Data section —
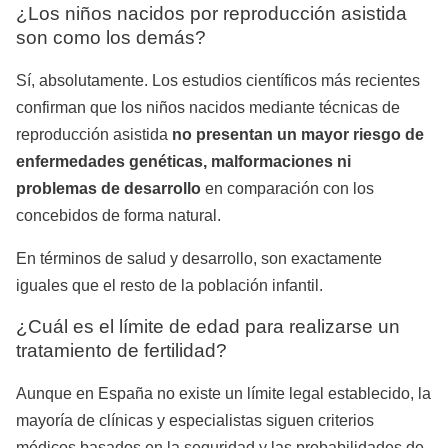
¿Los niños nacidos por reproducción asistida
son como los demás?
Sí, absolutamente. Los estudios científicos más recientes
confirman que los niños nacidos mediante técnicas de
reproducción asistida
no presentan un mayor riesgo de
enfermedades genéticas, malformaciones ni
problemas de desarrollo
en comparación con los
concebidos de forma natural.
En términos de salud y desarrollo, son exactamente
iguales que el resto de la población infantil.
¿Cuál es el límite de edad para realizarse un
tratamiento de fertilidad?
Aunque en España no existe un límite legal establecido, la
mayoría de clínicas y especialistas siguen criterios
médicos basados en la seguridad y las probabilidades de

Task — Identify the lines above with the word "asistida". Copy them.

Result for this task —
¿Los niños nacidos por reproducción asistida
reproducción asistida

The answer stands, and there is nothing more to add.